Other Internet sites Nelson recommends include the bulletin boards Piscatorial Pursuits.com and Gamefishin.com; the site to track local river levels, http://wa.water.usgs.gov; a site which gives you wind speeds on the Sound, http://i90.atmos.washington.edu/ferry/ferryjs/mainframe1.htm; and a site which gives 6 to 10-day, to three month long-range weather outlooks via NOAA’s Climate Prediction Center, www.cpc.noaa.gov.
Word through the grapevine is that Blackman’s Lake got another plant of TroutLodge triploid rainbow on Tuesday, courtesy of the Snohomish Sportsmen’s Club.
Similarly, Jim Brauch of the Everett Steelhead and Salmon Club said his group planted Flowing Lake, Silver Lake and North Gissberg Pond with ‘bows mostly in the 12- to 14-inch range but with a few larger, on Monday. Each lake received about 750 fish, paid for with proceeds from the club’s annual coho derby, Brauch said.
“And we didn’t plant Lake Goodwin, but fishing has been very good there recently,” Brauch said.
The Forks area is still the place to be for the avid steelheader, as our local rivers have been very slow and the southwest, including the Cowlitz, has been only fair, at best.
State checks on the Bogachiel over the weekend showed good results, with 153 anglers releasing two wild and 14 hatchery steelhead, and keeping 153 hatchery fish. The checker talked to 105 bank anglers and 48 boat fishermen, and the results worked out to about one fish for every 4.2 hours on the water. Friday and Saturday were hot, but the river went out by noon Sunday.
Checks on the Calawah, tallied one wild fish released and 8 hatchery fish kept for 23 fishermen, and on the lower Hoh it was 14 with three hatchery fish kept, but the river was only fishable Friday. Checks from the previous weekend on the Hoh showed 74 anglers with four wild and 56 hatchery fish.

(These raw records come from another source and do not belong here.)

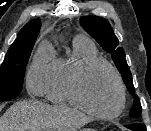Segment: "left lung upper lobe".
<instances>
[{
	"mask_svg": "<svg viewBox=\"0 0 151 131\" xmlns=\"http://www.w3.org/2000/svg\"><path fill=\"white\" fill-rule=\"evenodd\" d=\"M80 24L105 51L111 53V57L122 75L124 83L133 95V107L130 111V116H139L142 112L140 99L135 94L132 75L125 59V52L122 47H118L119 41L110 23L106 19L98 16H82L80 18Z\"/></svg>",
	"mask_w": 151,
	"mask_h": 131,
	"instance_id": "5c2ea615",
	"label": "left lung upper lobe"
}]
</instances>
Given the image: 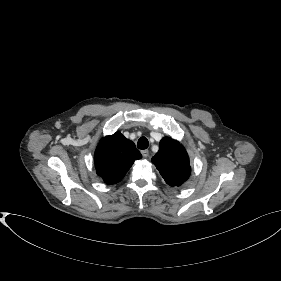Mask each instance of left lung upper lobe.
<instances>
[{"label":"left lung upper lobe","instance_id":"obj_1","mask_svg":"<svg viewBox=\"0 0 281 281\" xmlns=\"http://www.w3.org/2000/svg\"><path fill=\"white\" fill-rule=\"evenodd\" d=\"M165 182L174 187L182 185L190 176L191 167L188 154L178 141L164 137L159 151L152 157Z\"/></svg>","mask_w":281,"mask_h":281}]
</instances>
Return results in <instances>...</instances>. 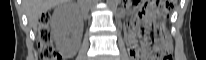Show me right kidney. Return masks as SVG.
I'll use <instances>...</instances> for the list:
<instances>
[{
    "mask_svg": "<svg viewBox=\"0 0 206 60\" xmlns=\"http://www.w3.org/2000/svg\"><path fill=\"white\" fill-rule=\"evenodd\" d=\"M54 39L58 47L69 48L76 42L81 25L77 19L76 10L72 6H63L53 14ZM73 34L70 37V34Z\"/></svg>",
    "mask_w": 206,
    "mask_h": 60,
    "instance_id": "right-kidney-1",
    "label": "right kidney"
}]
</instances>
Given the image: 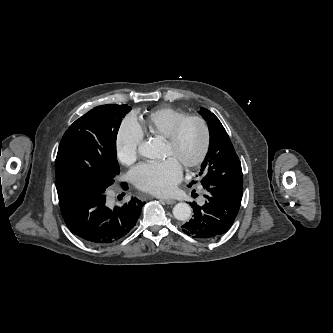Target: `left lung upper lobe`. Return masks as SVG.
<instances>
[{"label": "left lung upper lobe", "instance_id": "obj_1", "mask_svg": "<svg viewBox=\"0 0 333 333\" xmlns=\"http://www.w3.org/2000/svg\"><path fill=\"white\" fill-rule=\"evenodd\" d=\"M200 114L207 121L210 133L209 150L200 169L202 185L243 186L241 163L219 119L205 108Z\"/></svg>", "mask_w": 333, "mask_h": 333}]
</instances>
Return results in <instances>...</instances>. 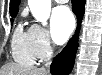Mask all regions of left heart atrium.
Returning <instances> with one entry per match:
<instances>
[{
	"instance_id": "39dd6f15",
	"label": "left heart atrium",
	"mask_w": 102,
	"mask_h": 75,
	"mask_svg": "<svg viewBox=\"0 0 102 75\" xmlns=\"http://www.w3.org/2000/svg\"><path fill=\"white\" fill-rule=\"evenodd\" d=\"M75 27V19L66 6L55 8L51 15V36L55 43L66 42Z\"/></svg>"
}]
</instances>
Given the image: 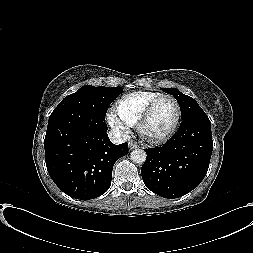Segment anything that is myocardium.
Returning a JSON list of instances; mask_svg holds the SVG:
<instances>
[{
  "instance_id": "f54148a6",
  "label": "myocardium",
  "mask_w": 253,
  "mask_h": 253,
  "mask_svg": "<svg viewBox=\"0 0 253 253\" xmlns=\"http://www.w3.org/2000/svg\"><path fill=\"white\" fill-rule=\"evenodd\" d=\"M164 99H170L175 104L176 118H175V121H174L172 127L165 134H163L161 136L153 137V136L148 135L145 132V127H146L148 121L150 120L156 106ZM181 113H182L181 106H180L178 100L174 96L168 95V94H166V95L163 94V95L157 97L146 107V109L142 113V115L136 125L139 136L143 140L147 141L148 143L155 144V145L167 142L169 139L172 138V136L175 134V132L178 129V126H179V123L181 120Z\"/></svg>"
}]
</instances>
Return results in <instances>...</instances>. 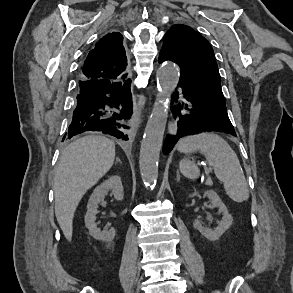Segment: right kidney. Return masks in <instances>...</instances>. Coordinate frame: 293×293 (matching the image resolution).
Wrapping results in <instances>:
<instances>
[{"instance_id": "ca27d5eb", "label": "right kidney", "mask_w": 293, "mask_h": 293, "mask_svg": "<svg viewBox=\"0 0 293 293\" xmlns=\"http://www.w3.org/2000/svg\"><path fill=\"white\" fill-rule=\"evenodd\" d=\"M111 191V194L118 201H121L124 197L123 186L119 176H111L105 180L102 184L97 186L87 205V212L85 215V226L89 230V234L97 239L105 242H111L115 236V230L111 228L109 231H101L97 228L95 223L98 204L104 200L108 192Z\"/></svg>"}]
</instances>
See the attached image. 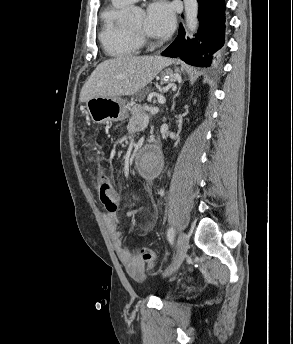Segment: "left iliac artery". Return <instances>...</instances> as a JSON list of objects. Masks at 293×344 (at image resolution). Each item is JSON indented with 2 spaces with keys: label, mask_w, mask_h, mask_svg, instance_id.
Masks as SVG:
<instances>
[{
  "label": "left iliac artery",
  "mask_w": 293,
  "mask_h": 344,
  "mask_svg": "<svg viewBox=\"0 0 293 344\" xmlns=\"http://www.w3.org/2000/svg\"><path fill=\"white\" fill-rule=\"evenodd\" d=\"M174 235H175V230H174V228H170V229L168 230V232H167V238H168V240H169V242H170L171 244H173Z\"/></svg>",
  "instance_id": "obj_1"
}]
</instances>
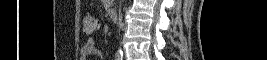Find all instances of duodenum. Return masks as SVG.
Wrapping results in <instances>:
<instances>
[{"label":"duodenum","instance_id":"duodenum-1","mask_svg":"<svg viewBox=\"0 0 267 60\" xmlns=\"http://www.w3.org/2000/svg\"><path fill=\"white\" fill-rule=\"evenodd\" d=\"M108 14L112 21L118 20V10L116 8H111Z\"/></svg>","mask_w":267,"mask_h":60}]
</instances>
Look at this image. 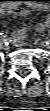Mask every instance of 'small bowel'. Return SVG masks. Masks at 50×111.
<instances>
[{"instance_id": "c3829d8e", "label": "small bowel", "mask_w": 50, "mask_h": 111, "mask_svg": "<svg viewBox=\"0 0 50 111\" xmlns=\"http://www.w3.org/2000/svg\"><path fill=\"white\" fill-rule=\"evenodd\" d=\"M36 7L40 9H46V6H43V5H38ZM1 12L3 14L4 13L11 14L16 17H25L29 13L27 9L21 8L18 6H13V7L3 6V8L1 9ZM49 26H50V18L47 17L45 20H43L37 25V30L41 32V31H44ZM25 36H26V28H21L13 33V40L15 41V43L20 44L21 40Z\"/></svg>"}]
</instances>
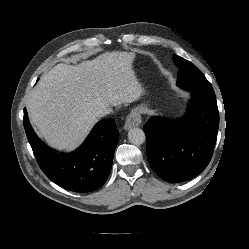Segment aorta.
I'll return each mask as SVG.
<instances>
[{"instance_id": "aorta-1", "label": "aorta", "mask_w": 249, "mask_h": 249, "mask_svg": "<svg viewBox=\"0 0 249 249\" xmlns=\"http://www.w3.org/2000/svg\"><path fill=\"white\" fill-rule=\"evenodd\" d=\"M128 139L134 145H141L145 142V133L140 128H132L128 132Z\"/></svg>"}]
</instances>
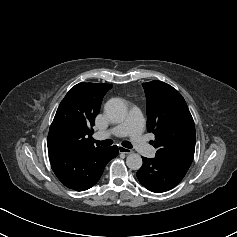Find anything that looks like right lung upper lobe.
Returning a JSON list of instances; mask_svg holds the SVG:
<instances>
[{"label": "right lung upper lobe", "mask_w": 237, "mask_h": 237, "mask_svg": "<svg viewBox=\"0 0 237 237\" xmlns=\"http://www.w3.org/2000/svg\"><path fill=\"white\" fill-rule=\"evenodd\" d=\"M111 84L79 83L61 101L50 126L47 146L76 154L99 148L91 141L94 119L99 113L103 96Z\"/></svg>", "instance_id": "cb5924a9"}]
</instances>
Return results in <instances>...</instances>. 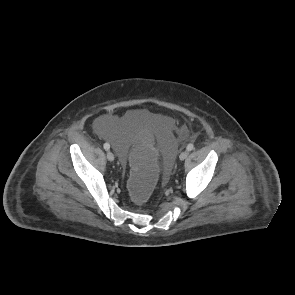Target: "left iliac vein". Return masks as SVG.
<instances>
[{"label": "left iliac vein", "mask_w": 295, "mask_h": 295, "mask_svg": "<svg viewBox=\"0 0 295 295\" xmlns=\"http://www.w3.org/2000/svg\"><path fill=\"white\" fill-rule=\"evenodd\" d=\"M187 156H188V151H183V152H181L179 158H180V160H184L187 158Z\"/></svg>", "instance_id": "left-iliac-vein-1"}]
</instances>
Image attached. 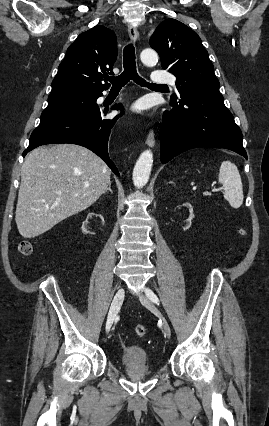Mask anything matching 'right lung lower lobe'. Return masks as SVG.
<instances>
[{
    "label": "right lung lower lobe",
    "mask_w": 269,
    "mask_h": 426,
    "mask_svg": "<svg viewBox=\"0 0 269 426\" xmlns=\"http://www.w3.org/2000/svg\"><path fill=\"white\" fill-rule=\"evenodd\" d=\"M100 96L102 92L98 93V97ZM112 109L122 110L123 107L116 104ZM107 113L108 109H100L95 102L77 112L41 121L31 134L29 146L23 152V157L34 148L45 144H77L96 153L119 176L115 164L109 158L107 147L111 128L122 113L113 119H105Z\"/></svg>",
    "instance_id": "obj_1"
}]
</instances>
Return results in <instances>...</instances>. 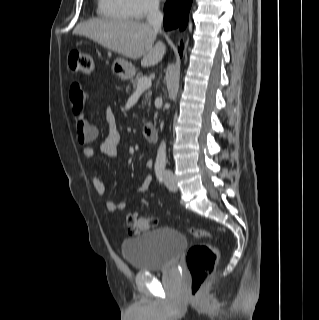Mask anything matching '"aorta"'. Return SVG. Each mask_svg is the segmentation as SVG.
Listing matches in <instances>:
<instances>
[{
    "mask_svg": "<svg viewBox=\"0 0 319 320\" xmlns=\"http://www.w3.org/2000/svg\"><path fill=\"white\" fill-rule=\"evenodd\" d=\"M167 155H166V143L161 142L157 151L156 165L164 166L166 164Z\"/></svg>",
    "mask_w": 319,
    "mask_h": 320,
    "instance_id": "762f6f07",
    "label": "aorta"
}]
</instances>
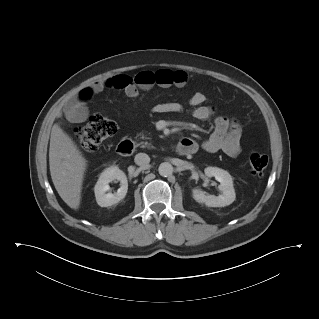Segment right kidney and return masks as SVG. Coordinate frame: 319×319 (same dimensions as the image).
<instances>
[{
	"instance_id": "obj_1",
	"label": "right kidney",
	"mask_w": 319,
	"mask_h": 319,
	"mask_svg": "<svg viewBox=\"0 0 319 319\" xmlns=\"http://www.w3.org/2000/svg\"><path fill=\"white\" fill-rule=\"evenodd\" d=\"M118 180L120 188L116 193H106L109 190V183ZM128 190V181L125 173L117 166L106 168L99 176V179L94 187L96 201L101 207H108L122 200Z\"/></svg>"
}]
</instances>
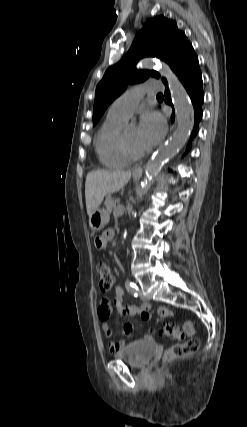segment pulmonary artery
<instances>
[{"label": "pulmonary artery", "instance_id": "obj_1", "mask_svg": "<svg viewBox=\"0 0 247 427\" xmlns=\"http://www.w3.org/2000/svg\"><path fill=\"white\" fill-rule=\"evenodd\" d=\"M160 90H162V85L154 80L148 81L144 85L134 86L125 91L112 103L108 110V115L127 120L145 93Z\"/></svg>", "mask_w": 247, "mask_h": 427}]
</instances>
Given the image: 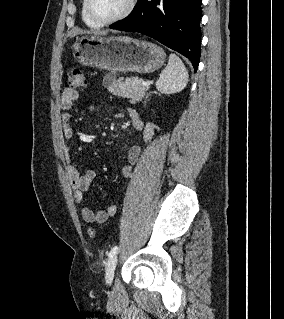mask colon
Wrapping results in <instances>:
<instances>
[{"label": "colon", "instance_id": "obj_1", "mask_svg": "<svg viewBox=\"0 0 284 319\" xmlns=\"http://www.w3.org/2000/svg\"><path fill=\"white\" fill-rule=\"evenodd\" d=\"M68 84L72 89H83L85 87L86 81L80 68L73 67L69 70ZM87 233L90 238H94L96 236V231L94 228H89Z\"/></svg>", "mask_w": 284, "mask_h": 319}]
</instances>
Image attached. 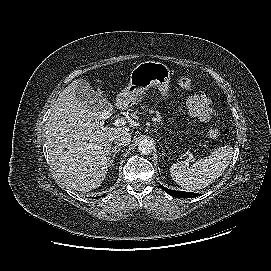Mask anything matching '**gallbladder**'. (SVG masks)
<instances>
[{
  "instance_id": "1",
  "label": "gallbladder",
  "mask_w": 271,
  "mask_h": 271,
  "mask_svg": "<svg viewBox=\"0 0 271 271\" xmlns=\"http://www.w3.org/2000/svg\"><path fill=\"white\" fill-rule=\"evenodd\" d=\"M76 97L79 103L91 111L100 113L107 117L112 112V105L99 91L93 90L84 79H79L76 84Z\"/></svg>"
}]
</instances>
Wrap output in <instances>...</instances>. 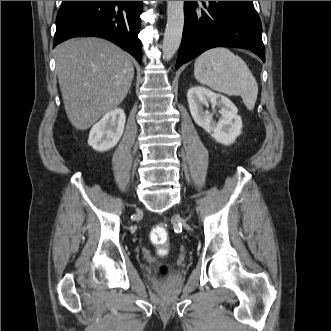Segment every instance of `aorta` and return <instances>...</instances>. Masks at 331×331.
Instances as JSON below:
<instances>
[{
    "mask_svg": "<svg viewBox=\"0 0 331 331\" xmlns=\"http://www.w3.org/2000/svg\"><path fill=\"white\" fill-rule=\"evenodd\" d=\"M184 18V1H167V24L162 44L163 57L166 60H170L180 46Z\"/></svg>",
    "mask_w": 331,
    "mask_h": 331,
    "instance_id": "aorta-1",
    "label": "aorta"
}]
</instances>
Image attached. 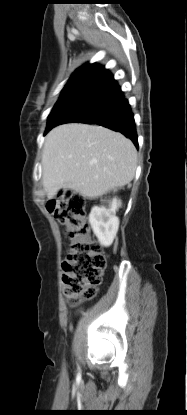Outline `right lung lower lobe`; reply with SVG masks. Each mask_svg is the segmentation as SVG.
Segmentation results:
<instances>
[{"label":"right lung lower lobe","instance_id":"right-lung-lower-lobe-1","mask_svg":"<svg viewBox=\"0 0 187 415\" xmlns=\"http://www.w3.org/2000/svg\"><path fill=\"white\" fill-rule=\"evenodd\" d=\"M70 122L98 124L130 138L138 148L134 116L113 75L104 67L80 80L49 115L46 133Z\"/></svg>","mask_w":187,"mask_h":415}]
</instances>
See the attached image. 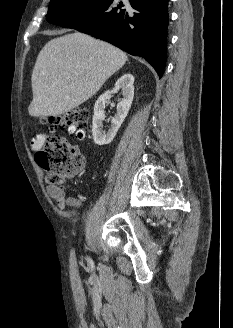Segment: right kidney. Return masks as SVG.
Wrapping results in <instances>:
<instances>
[{"instance_id":"right-kidney-1","label":"right kidney","mask_w":233,"mask_h":328,"mask_svg":"<svg viewBox=\"0 0 233 328\" xmlns=\"http://www.w3.org/2000/svg\"><path fill=\"white\" fill-rule=\"evenodd\" d=\"M134 77L130 73L123 74L115 83V87L110 91H106L96 101L94 106L92 135L95 144L102 146L109 144L116 136L121 124L126 118L131 107L134 97ZM121 89L123 99L117 105V113L111 120V128L108 132L102 131V122L105 119L104 109L107 99L111 98V94L117 93Z\"/></svg>"}]
</instances>
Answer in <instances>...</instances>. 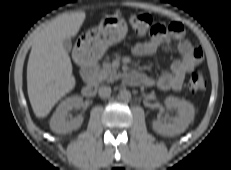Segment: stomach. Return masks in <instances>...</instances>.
<instances>
[{
  "label": "stomach",
  "instance_id": "stomach-1",
  "mask_svg": "<svg viewBox=\"0 0 231 170\" xmlns=\"http://www.w3.org/2000/svg\"><path fill=\"white\" fill-rule=\"evenodd\" d=\"M127 30L123 18L117 15L105 16L97 27L88 30L84 38L79 40L80 48L94 59H98L111 45L122 41Z\"/></svg>",
  "mask_w": 231,
  "mask_h": 170
}]
</instances>
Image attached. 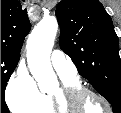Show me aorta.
Segmentation results:
<instances>
[{"label":"aorta","mask_w":121,"mask_h":113,"mask_svg":"<svg viewBox=\"0 0 121 113\" xmlns=\"http://www.w3.org/2000/svg\"><path fill=\"white\" fill-rule=\"evenodd\" d=\"M58 23L53 16H44L34 27L27 40V62L32 76L42 92L57 85V77L50 63Z\"/></svg>","instance_id":"obj_1"}]
</instances>
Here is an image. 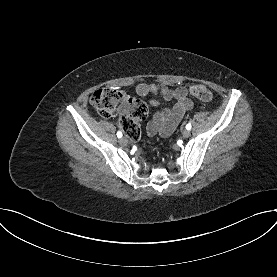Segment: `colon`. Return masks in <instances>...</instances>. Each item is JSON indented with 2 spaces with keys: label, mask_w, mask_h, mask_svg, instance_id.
<instances>
[{
  "label": "colon",
  "mask_w": 277,
  "mask_h": 277,
  "mask_svg": "<svg viewBox=\"0 0 277 277\" xmlns=\"http://www.w3.org/2000/svg\"><path fill=\"white\" fill-rule=\"evenodd\" d=\"M189 92L202 101H208L212 97L210 90L201 84L190 86ZM90 103L103 117H110L119 111L121 113L120 125L131 138L139 134L138 122L148 113L145 103L115 88L96 90L90 97Z\"/></svg>",
  "instance_id": "colon-1"
}]
</instances>
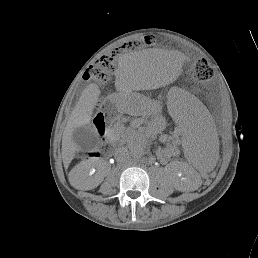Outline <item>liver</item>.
Listing matches in <instances>:
<instances>
[{
    "mask_svg": "<svg viewBox=\"0 0 258 258\" xmlns=\"http://www.w3.org/2000/svg\"><path fill=\"white\" fill-rule=\"evenodd\" d=\"M123 63H128L127 69H121L116 77L115 86L123 97L132 90V84L136 77L139 76H162L167 75L161 68L160 64L152 63L146 60H138L135 56L125 58ZM100 89L97 84H90L82 92L78 103L72 111L71 117L64 130L62 137V159L65 167H68L73 160L75 153L79 151L78 145L73 141L72 134L76 128L86 126L90 123L93 109L98 102ZM79 169L73 168L69 173L70 183L77 189L88 190L93 185L91 181L85 179H76L74 171Z\"/></svg>",
    "mask_w": 258,
    "mask_h": 258,
    "instance_id": "6515ba94",
    "label": "liver"
}]
</instances>
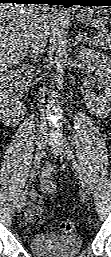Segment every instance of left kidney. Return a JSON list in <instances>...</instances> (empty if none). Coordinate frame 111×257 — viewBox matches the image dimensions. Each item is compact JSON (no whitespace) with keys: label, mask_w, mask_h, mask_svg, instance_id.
Listing matches in <instances>:
<instances>
[{"label":"left kidney","mask_w":111,"mask_h":257,"mask_svg":"<svg viewBox=\"0 0 111 257\" xmlns=\"http://www.w3.org/2000/svg\"><path fill=\"white\" fill-rule=\"evenodd\" d=\"M78 59L83 64L92 62L93 69L98 75V81L102 85L103 94L92 95L90 99V107L96 114H103L111 110V59L101 53L95 52L88 48H81Z\"/></svg>","instance_id":"left-kidney-1"}]
</instances>
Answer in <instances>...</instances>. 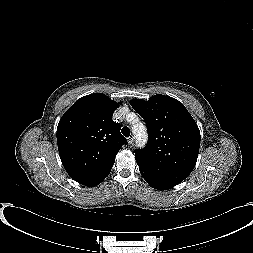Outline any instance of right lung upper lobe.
<instances>
[{
  "label": "right lung upper lobe",
  "mask_w": 253,
  "mask_h": 253,
  "mask_svg": "<svg viewBox=\"0 0 253 253\" xmlns=\"http://www.w3.org/2000/svg\"><path fill=\"white\" fill-rule=\"evenodd\" d=\"M119 103L102 93L78 99L57 127L59 155L69 176L92 187L110 173L115 156L127 140L112 120Z\"/></svg>",
  "instance_id": "1"
}]
</instances>
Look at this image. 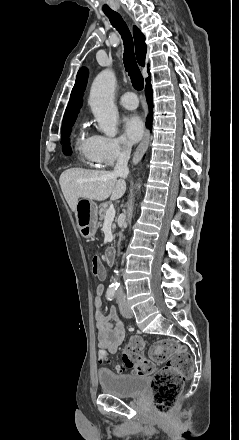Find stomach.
I'll use <instances>...</instances> for the list:
<instances>
[{"mask_svg": "<svg viewBox=\"0 0 239 440\" xmlns=\"http://www.w3.org/2000/svg\"><path fill=\"white\" fill-rule=\"evenodd\" d=\"M98 206L93 200L81 198L76 206V222L82 238H94L97 232Z\"/></svg>", "mask_w": 239, "mask_h": 440, "instance_id": "0dacf381", "label": "stomach"}]
</instances>
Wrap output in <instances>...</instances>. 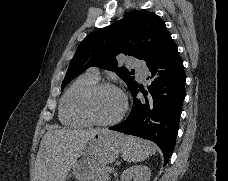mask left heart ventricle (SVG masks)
Listing matches in <instances>:
<instances>
[{"label": "left heart ventricle", "instance_id": "1", "mask_svg": "<svg viewBox=\"0 0 228 181\" xmlns=\"http://www.w3.org/2000/svg\"><path fill=\"white\" fill-rule=\"evenodd\" d=\"M123 106L120 93L113 88H104L95 94L92 109L95 116L102 120L115 117Z\"/></svg>", "mask_w": 228, "mask_h": 181}]
</instances>
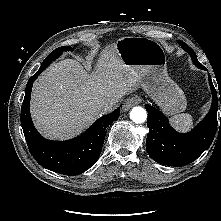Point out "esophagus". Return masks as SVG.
Listing matches in <instances>:
<instances>
[{
    "mask_svg": "<svg viewBox=\"0 0 221 221\" xmlns=\"http://www.w3.org/2000/svg\"><path fill=\"white\" fill-rule=\"evenodd\" d=\"M140 102V99L138 97H129L124 100L122 105L123 111H128L130 108H132L134 105L138 104Z\"/></svg>",
    "mask_w": 221,
    "mask_h": 221,
    "instance_id": "obj_1",
    "label": "esophagus"
}]
</instances>
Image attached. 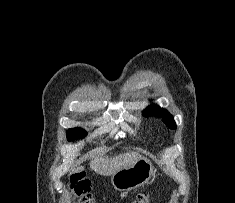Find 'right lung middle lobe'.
Segmentation results:
<instances>
[{"mask_svg":"<svg viewBox=\"0 0 235 203\" xmlns=\"http://www.w3.org/2000/svg\"><path fill=\"white\" fill-rule=\"evenodd\" d=\"M68 141L84 138L87 132L81 128H71L66 132Z\"/></svg>","mask_w":235,"mask_h":203,"instance_id":"dd1d6c3e","label":"right lung middle lobe"}]
</instances>
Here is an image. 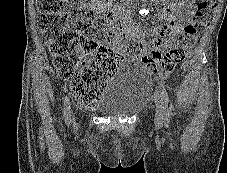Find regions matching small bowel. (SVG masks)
Segmentation results:
<instances>
[{
    "label": "small bowel",
    "mask_w": 227,
    "mask_h": 173,
    "mask_svg": "<svg viewBox=\"0 0 227 173\" xmlns=\"http://www.w3.org/2000/svg\"><path fill=\"white\" fill-rule=\"evenodd\" d=\"M167 4L158 12V18L164 24L152 32L164 36L165 46L172 45L180 36L181 20L189 21L194 13L197 0H162ZM99 6V5H98ZM120 36L115 47L118 56L133 55L128 48L131 40H141L146 35V31L138 25H135L127 16L123 15L119 19Z\"/></svg>",
    "instance_id": "c3829d8e"
}]
</instances>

Locally, the North Fork Stillaguamish has closed to steelheading, as of Monday, from the Whitehorse Bridge downstream to French Creek. The closure includes the Fortson Hole area, and was instituted because of a low return of brood stock to the Whitehorse Hatchery.
END OF PRINT COLUMN
State checks of seven smelt jiggers at Cornet Bay on Friday showed an average of about 40 fish per person.
Salmon fishermen have been doing fairly well, off and on, in marine areas 8-1 and 8-2, when the weather has cooperated. The Elger Bay/Fox’s Spit/Baby Island area continues to produce fairly consistently, among others.
State checks at the Camano State Park ramp on Saturday tallied 15 chinook for 46 anglers. At the Port of Everett ramp on Saturday it was 31 fishermen with 10 fish.
All Puget Sound marine areas still open to recreational crabbing will close at the end of the day Jan. 2, and crabbers will then have 13 days to report their winter catch. Failure to report will result in a $10 fine levied when buying a 2010 crab endorsement.
Report online, Jan. 3-15, at https://fishhunt.dfw.wa.gov/wdfw/puget_sound_crab_catch.html., or mail the catch record card to WDFW CRC Unit, 600 Capitol Way N., Olympia, WA 98501.
Spring chinook returns forecast for Drano Lake in 2010, if they indeed materialize, would be the largest since at least 1970, according to state biologists. The prediction is for 28,900 adult kings to return to the mouth of the Little White Salmon River, above Bonneville Dam on the Columbia, well above the 10,700 fish which returned last spring and the 10,500-fish 10-year average.